___ Input material ___

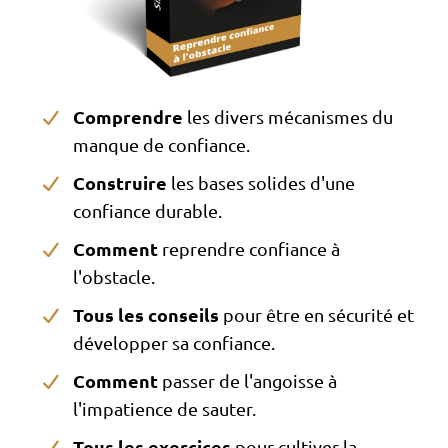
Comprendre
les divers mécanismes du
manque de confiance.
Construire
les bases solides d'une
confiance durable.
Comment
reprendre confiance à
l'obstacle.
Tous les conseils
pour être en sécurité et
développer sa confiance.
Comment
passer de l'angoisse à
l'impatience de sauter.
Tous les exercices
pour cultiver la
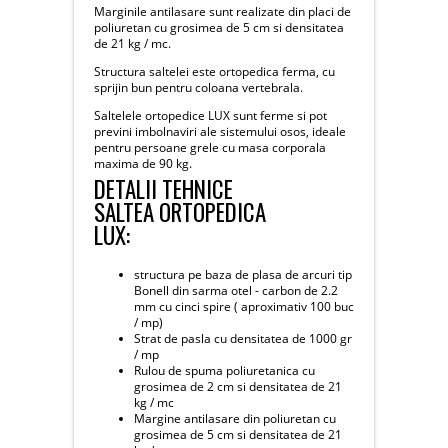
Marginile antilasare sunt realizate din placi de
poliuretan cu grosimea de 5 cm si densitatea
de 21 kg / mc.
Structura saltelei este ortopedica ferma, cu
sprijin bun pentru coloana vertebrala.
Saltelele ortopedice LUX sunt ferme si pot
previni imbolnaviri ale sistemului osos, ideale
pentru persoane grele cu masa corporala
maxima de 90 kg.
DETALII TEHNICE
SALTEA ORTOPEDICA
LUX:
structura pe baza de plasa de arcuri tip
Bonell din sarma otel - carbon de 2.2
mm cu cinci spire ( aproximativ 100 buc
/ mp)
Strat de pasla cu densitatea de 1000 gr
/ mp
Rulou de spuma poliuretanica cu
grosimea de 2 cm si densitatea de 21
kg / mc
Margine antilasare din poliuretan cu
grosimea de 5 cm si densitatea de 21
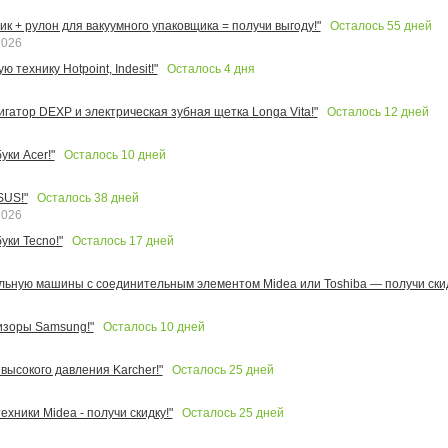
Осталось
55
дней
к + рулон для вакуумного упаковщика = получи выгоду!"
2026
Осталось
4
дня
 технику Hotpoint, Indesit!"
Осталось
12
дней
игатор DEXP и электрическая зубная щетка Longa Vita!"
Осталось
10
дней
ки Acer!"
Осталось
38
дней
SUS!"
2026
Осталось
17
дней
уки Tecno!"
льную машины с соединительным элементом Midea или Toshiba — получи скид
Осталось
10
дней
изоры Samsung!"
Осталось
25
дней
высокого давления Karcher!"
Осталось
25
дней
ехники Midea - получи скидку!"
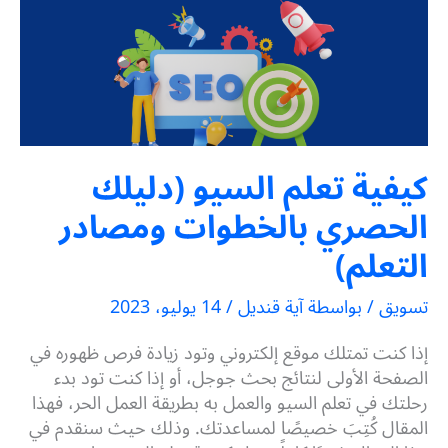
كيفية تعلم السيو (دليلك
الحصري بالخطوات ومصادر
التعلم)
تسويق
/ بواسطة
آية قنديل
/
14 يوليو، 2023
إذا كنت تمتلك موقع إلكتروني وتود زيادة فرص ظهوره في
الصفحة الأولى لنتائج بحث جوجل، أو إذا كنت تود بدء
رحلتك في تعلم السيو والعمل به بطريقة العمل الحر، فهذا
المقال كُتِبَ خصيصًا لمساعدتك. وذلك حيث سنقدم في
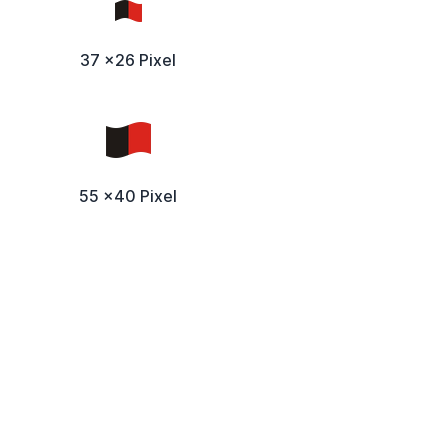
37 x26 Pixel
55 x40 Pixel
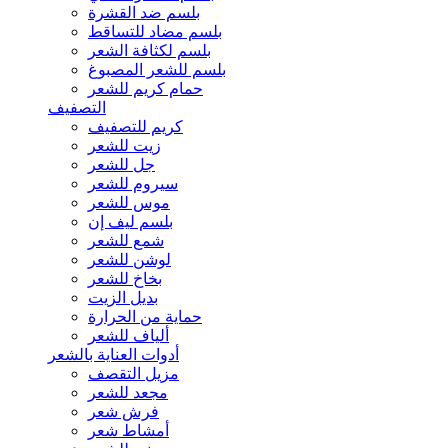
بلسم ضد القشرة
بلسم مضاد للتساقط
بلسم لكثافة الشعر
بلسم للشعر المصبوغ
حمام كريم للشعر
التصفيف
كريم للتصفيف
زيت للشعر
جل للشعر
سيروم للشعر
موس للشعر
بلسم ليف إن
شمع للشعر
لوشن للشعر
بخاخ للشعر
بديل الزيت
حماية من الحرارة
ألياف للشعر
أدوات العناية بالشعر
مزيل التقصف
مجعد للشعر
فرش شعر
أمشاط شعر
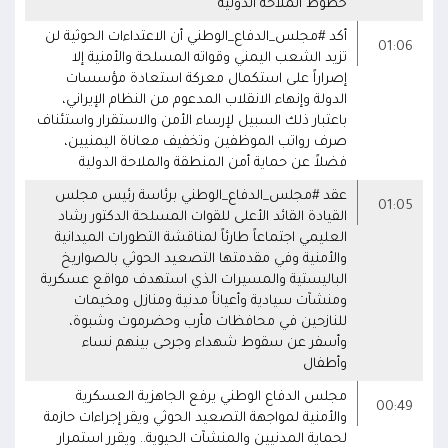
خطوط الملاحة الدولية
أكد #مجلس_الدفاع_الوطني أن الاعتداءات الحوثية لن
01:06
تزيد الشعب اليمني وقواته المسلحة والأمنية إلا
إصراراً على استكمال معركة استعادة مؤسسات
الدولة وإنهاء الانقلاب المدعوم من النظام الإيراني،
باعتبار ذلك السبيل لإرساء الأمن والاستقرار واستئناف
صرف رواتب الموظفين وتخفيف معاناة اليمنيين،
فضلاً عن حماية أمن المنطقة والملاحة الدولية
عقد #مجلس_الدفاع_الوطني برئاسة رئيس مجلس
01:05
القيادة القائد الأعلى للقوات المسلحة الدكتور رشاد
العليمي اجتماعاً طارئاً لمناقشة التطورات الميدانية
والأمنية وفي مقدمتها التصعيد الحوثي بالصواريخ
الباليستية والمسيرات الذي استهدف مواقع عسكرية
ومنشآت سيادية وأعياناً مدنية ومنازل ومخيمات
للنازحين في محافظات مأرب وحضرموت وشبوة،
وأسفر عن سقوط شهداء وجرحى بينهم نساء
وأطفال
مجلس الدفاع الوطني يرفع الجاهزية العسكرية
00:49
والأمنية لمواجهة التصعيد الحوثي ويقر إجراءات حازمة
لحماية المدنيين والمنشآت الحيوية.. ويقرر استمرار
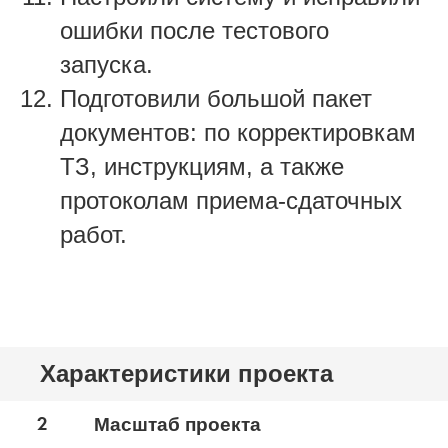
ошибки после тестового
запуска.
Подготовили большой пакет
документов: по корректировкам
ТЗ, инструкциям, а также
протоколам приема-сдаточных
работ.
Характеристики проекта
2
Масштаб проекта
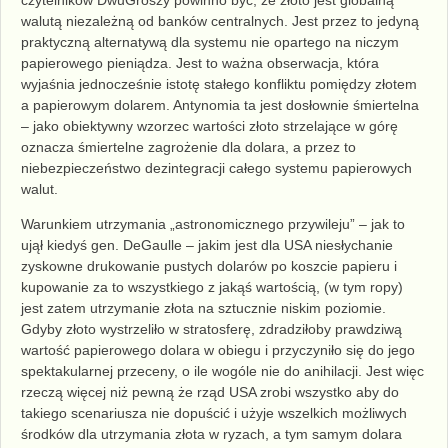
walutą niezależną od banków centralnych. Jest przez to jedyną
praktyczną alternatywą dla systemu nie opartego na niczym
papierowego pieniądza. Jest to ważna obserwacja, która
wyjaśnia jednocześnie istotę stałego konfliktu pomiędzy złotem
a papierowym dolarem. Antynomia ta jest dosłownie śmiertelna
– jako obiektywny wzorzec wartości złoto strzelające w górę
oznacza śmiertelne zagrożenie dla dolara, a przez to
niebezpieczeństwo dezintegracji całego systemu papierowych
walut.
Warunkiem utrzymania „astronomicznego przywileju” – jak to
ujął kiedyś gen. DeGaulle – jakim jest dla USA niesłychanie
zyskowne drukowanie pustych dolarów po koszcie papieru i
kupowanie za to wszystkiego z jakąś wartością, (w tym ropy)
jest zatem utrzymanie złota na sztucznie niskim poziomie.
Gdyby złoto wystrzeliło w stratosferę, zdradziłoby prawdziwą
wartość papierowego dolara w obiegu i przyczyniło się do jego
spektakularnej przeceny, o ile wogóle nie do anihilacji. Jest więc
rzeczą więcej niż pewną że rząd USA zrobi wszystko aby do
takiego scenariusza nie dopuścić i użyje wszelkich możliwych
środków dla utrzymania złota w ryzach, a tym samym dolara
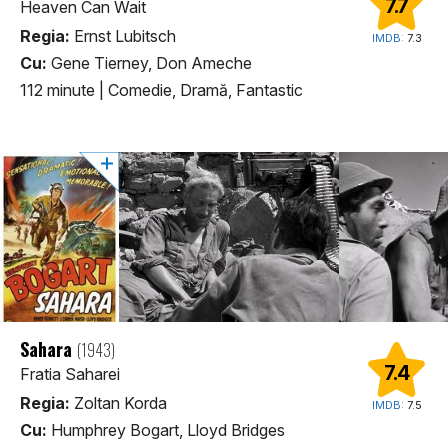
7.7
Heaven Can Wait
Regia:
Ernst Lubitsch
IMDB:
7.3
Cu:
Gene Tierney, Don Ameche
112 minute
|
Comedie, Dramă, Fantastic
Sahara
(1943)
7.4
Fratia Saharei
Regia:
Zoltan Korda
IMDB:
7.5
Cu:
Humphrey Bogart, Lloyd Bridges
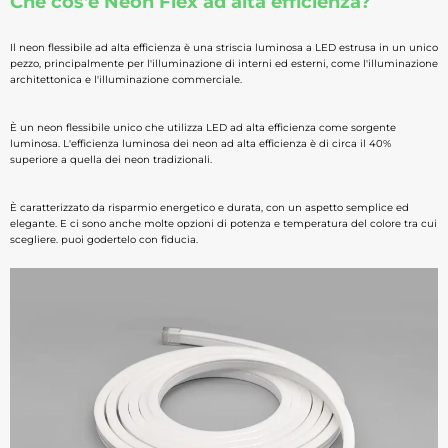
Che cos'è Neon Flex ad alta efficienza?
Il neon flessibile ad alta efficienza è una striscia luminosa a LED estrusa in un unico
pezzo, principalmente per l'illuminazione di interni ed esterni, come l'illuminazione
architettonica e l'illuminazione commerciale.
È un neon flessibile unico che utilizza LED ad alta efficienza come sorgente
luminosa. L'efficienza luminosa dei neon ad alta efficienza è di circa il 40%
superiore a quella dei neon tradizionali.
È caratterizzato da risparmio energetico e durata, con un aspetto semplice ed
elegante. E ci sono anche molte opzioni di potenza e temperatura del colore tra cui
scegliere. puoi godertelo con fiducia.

___
___ Input material ___

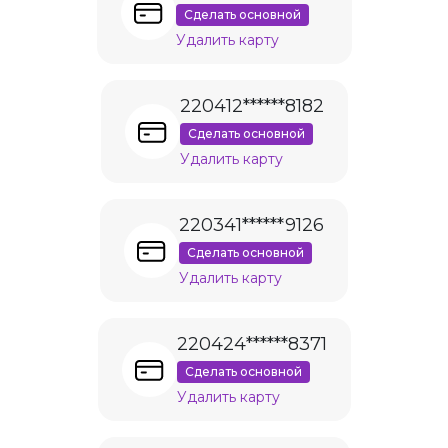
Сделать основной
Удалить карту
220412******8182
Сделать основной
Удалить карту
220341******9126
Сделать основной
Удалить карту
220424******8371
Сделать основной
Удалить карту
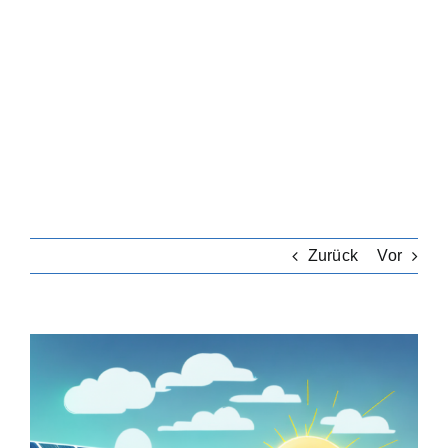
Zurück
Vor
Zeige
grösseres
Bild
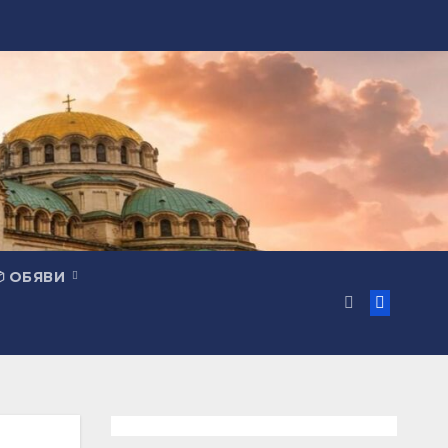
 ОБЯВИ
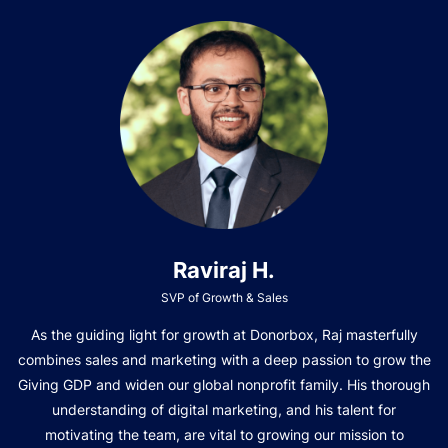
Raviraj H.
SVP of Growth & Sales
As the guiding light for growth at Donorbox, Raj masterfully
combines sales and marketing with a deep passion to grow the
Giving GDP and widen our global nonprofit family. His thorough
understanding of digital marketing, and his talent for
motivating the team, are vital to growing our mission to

___

### Aim of the exercise:
Range to print from the listing above: from the line with "ومنشآت سيادية وأعياناً مدنية ومنازل ومخيمات" up to and including the line with "Che cos'è Neon Flex ad alta efficienza?". Please print those lines exactly, with no pictures and nothing more.

### Solution to this exercise:
ومنشآت سيادية وأعياناً مدنية ومنازل ومخيمات
للنازحين في محافظات مأرب وحضرموت وشبوة،
وأسفر عن سقوط شهداء وجرحى بينهم نساء
وأطفال
مجلس الدفاع الوطني يرفع الجاهزية العسكرية
00:49
والأمنية لمواجهة التصعيد الحوثي ويقر إجراءات حازمة
لحماية المدنيين والمنشآت الحيوية.. ويقرر استمرار
ошибки после тестового
запуска.
Подготовили большой пакет
документов: по корректировкам
ТЗ, инструкциям, а также
протоколам приема-сдаточных
работ.
Характеристики проекта
2
Масштаб проекта
walutą niezależną od banków centralnych. Jest przez to jedyną
praktyczną alternatywą dla systemu nie opartego na niczym
papierowego pieniądza. Jest to ważna obserwacja, która
wyjaśnia jednocześnie istotę stałego konfliktu pomiędzy złotem
a papierowym dolarem. Antynomia ta jest dosłownie śmiertelna
– jako obiektywny wzorzec wartości złoto strzelające w górę
oznacza śmiertelne zagrożenie dla dolara, a przez to
niebezpieczeństwo dezintegracji całego systemu papierowych
walut.
Warunkiem utrzymania „astronomicznego przywileju” – jak to
ujął kiedyś gen. DeGaulle – jakim jest dla USA niesłychanie
zyskowne drukowanie pustych dolarów po koszcie papieru i
kupowanie za to wszystkiego z jakąś wartością, (w tym ropy)
jest zatem utrzymanie złota na sztucznie niskim poziomie.
Gdyby złoto wystrzeliło w stratosferę, zdradziłoby prawdziwą
wartość papierowego dolara w obiegu i przyczyniło się do jego
spektakularnej przeceny, o ile wogóle nie do anihilacji. Jest więc
rzeczą więcej niż pewną że rząd USA zrobi wszystko aby do
takiego scenariusza nie dopuścić i użyje wszelkich możliwych
środków dla utrzymania złota w ryzach, a tym samym dolara
7.7
Heaven Can Wait
Regia:
Ernst Lubitsch
IMDB:
7.3
Cu:
Gene Tierney, Don Ameche
112 minute
|
Comedie, Dramă, Fantastic
Sahara
(1943)
7.4
Fratia Saharei
Regia:
Zoltan Korda
IMDB:
7.5
Cu:
Humphrey Bogart, Lloyd Bridges
Che cos'è Neon Flex ad alta efficienza?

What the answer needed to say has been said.